* Data under study:
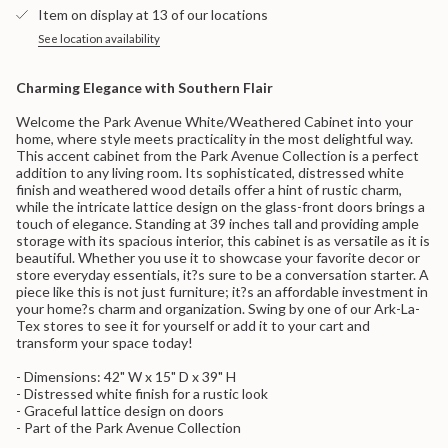
}}
-
Cabinet
Item on display at 13 of our locations
White/Weathered
-
</span>
White/Weathered">
in
See location availability
cart",
"decrease"=>"Decrease
Charming Elegance with Southern Flair
quantity
for
Welcome the Park Avenue White/Weathered Cabinet into your
{{
home, where style meets practicality in the most delightful way.
product
This accent cabinet from the Park Avenue Collection is a perfect
}}",
addition to any living room. Its sophisticated, distressed white
"multiples_of"=>"Increments
finish and weathered wood details offer a hint of rustic charm,
of
while the intricate lattice design on the glass-front doors brings a
{{
touch of elegance. Standing at 39 inches tall and providing ample
quantity
storage with its spacious interior, this cabinet is as versatile as it is
}}",
beautiful. Whether you use it to showcase your favorite decor or
"minimum_of"=>"Minimum
store everyday essentials, it?s sure to be a conversation starter. A
of
piece like this is not just furniture; it?s an affordable investment in
{{
your home?s charm and organization. Swing by one of our Ark-La-
quantity
Tex stores to see it for yourself or add it to your cart and
}}",
transform your space today!
"maximum_of"=>"Maximum
of
- Dimensions: 42" W x 15" D x 39" H
{{
- Distressed white finish for a rustic look
quantity
- Graceful lattice design on doors
}}"}
- Part of the Park Avenue Collection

* What is expected: In transcribing the lines above, omit the images and keep all else exact.

* Output for this task:
}}
-
Cabinet
Item on display at 13 of our locations
White/Weathered
-
</span>
White/Weathered">
in
See location availability
cart",
"decrease"=>"Decrease
Charming Elegance with Southern Flair
quantity
for
Welcome the Park Avenue White/Weathered Cabinet into your
{{
home, where style meets practicality in the most delightful way.
product
This accent cabinet from the Park Avenue Collection is a perfect
}}",
addition to any living room. Its sophisticated, distressed white
"multiples_of"=>"Increments
finish and weathered wood details offer a hint of rustic charm,
of
while the intricate lattice design on the glass-front doors brings a
{{
touch of elegance. Standing at 39 inches tall and providing ample
quantity
storage with its spacious interior, this cabinet is as versatile as it is
}}",
beautiful. Whether you use it to showcase your favorite decor or
"minimum_of"=>"Minimum
store everyday essentials, it?s sure to be a conversation starter. A
of
piece like this is not just furniture; it?s an affordable investment in
{{
your home?s charm and organization. Swing by one of our Ark-La-
quantity
Tex stores to see it for yourself or add it to your cart and
}}",
transform your space today!
"maximum_of"=>"Maximum
of
- Dimensions: 42" W x 15" D x 39" H
{{
- Distressed white finish for a rustic look
quantity
- Graceful lattice design on doors
}}"}
- Part of the Park Avenue Collection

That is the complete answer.